Der Abgabenanspruch entsteht nach § 21 KBGG mit Ablauf des Kalenderjahres, in dem die Einkommensgrenze gemäß § 19 KBGG erreicht wird, frühestens mit Ablauf des Kalenderjahres der Geburt des Kindes, letztmals mit Ablauf des auf die Geburt des Kindes folgenden 7. Kalenderjahres.

Das Finanzamt errechnete nach diesen Bestimmungen Rückzahlungsverpflichtungen für den Berufungswerber in Höhe von 437,63 Euro (für das Jahr 2003).

Weder das in den bekämpften Bescheiden ermittelte Einkommen noch die daraus errechnete Rückzahlungsverpflichtung für das Jahr 2003 werden vom Berufungswerber bestritten. Sie sind daher dieser Entscheidung zu Grunde zu legen.

Die Einwendungen des Berufungswerbers beziehen sich zusammengefasst auf die Nichtverständigung vom Bezug des Zuschusses durch den zuständigen Krankenversicherungsträger.

Aus dem unstrittig feststehenden Sachverhalt ergibt sich zweifelsfrei, dass der Berufungswerber im Jahr 2003 die für das Entstehen einer Rückzahlungsverpflichtung maßgebliche Einkommensgrenze (§ 19 Abs. 1 KBGG) überschritten hat. Weder die Höhe des Einkommens (§ 19 Abs. 2 KBGG) noch die Höhe der festgesetzten Abgabe werden vom Berufungswerber angezweifelt.

Der Berufungswerber rügt, dass er von der Gewährung des Zuschusses nicht verständigt worden ist bzw., dass er nie einen entsprechenden Antrag gestellt habe.

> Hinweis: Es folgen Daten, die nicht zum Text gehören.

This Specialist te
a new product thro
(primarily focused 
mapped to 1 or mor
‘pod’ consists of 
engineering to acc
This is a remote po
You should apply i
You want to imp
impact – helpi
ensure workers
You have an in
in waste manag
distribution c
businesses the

Dieser Umstand alleine würde der Festsetzung der Abgabe jedoch nicht entgegenstehen, da den gesetzlichen Bestimmungen des 4. Abschnittes des KBGG nicht zu entnehmen ist, dass eine Rückzahlungsverpflichtung nur dann entsteht, wenn der Rückzahlungsverpflichtete vorab über die Auszahlung informiert worden ist. Vielmehr entsteht der Abgabenanspruch - ohne dass weitere Voraussetzungen erfüllt sein müssten - mit Ablauf des Kalenderjahres, in welchem von diesem die Einkommensgrenze gemäß § 19 KBGG erreicht wird. Dabei spielt es nach dem Gesetzestext auch keine Rolle, dass der Berufungswerber seinen Unterhaltspflichten stets nachgekommen ist und er mit der Kindesmutter in keiner Ehe oder Lebensgemeinschaft gelebt hat, da letzterer Umstand ja gerade die Voraussetzung für die Auszahlung des Zuschusses nach § 9 Abs. 1 Z 1 KBGG ist.

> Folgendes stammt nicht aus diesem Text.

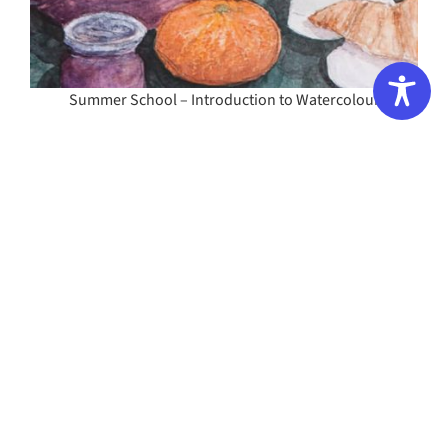
Summer School – Introduction to Watercolour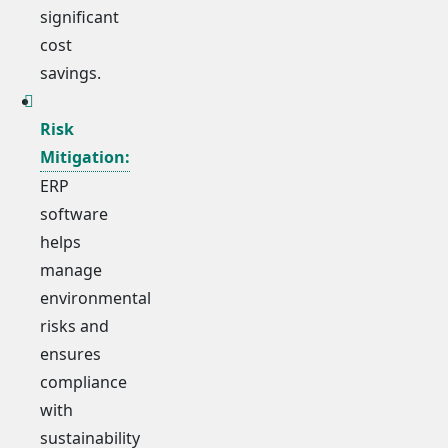
significant
cost
savings.
Risk
Mitigation:
ERP
software
helps
manage
environmental
risks and
ensures
compliance
with
sustainability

Der Berufungswerber hat im Jahr 2003 die Einkommensgrenze des § 19 KBGG überschritten. Damit war der Berufungswerber nach § 18 Abs. 1 Z 1 KBGG zur Rückzahlung des an die Kindesmutter ausbezahlten Zuschusses zum Kinderbetreuungsgeld verpflichtet und entstand der Abgabenanspruch mit Ablauf dieses Jahres.

Es war daher wie im Spruch ausgeführt zu entscheiden.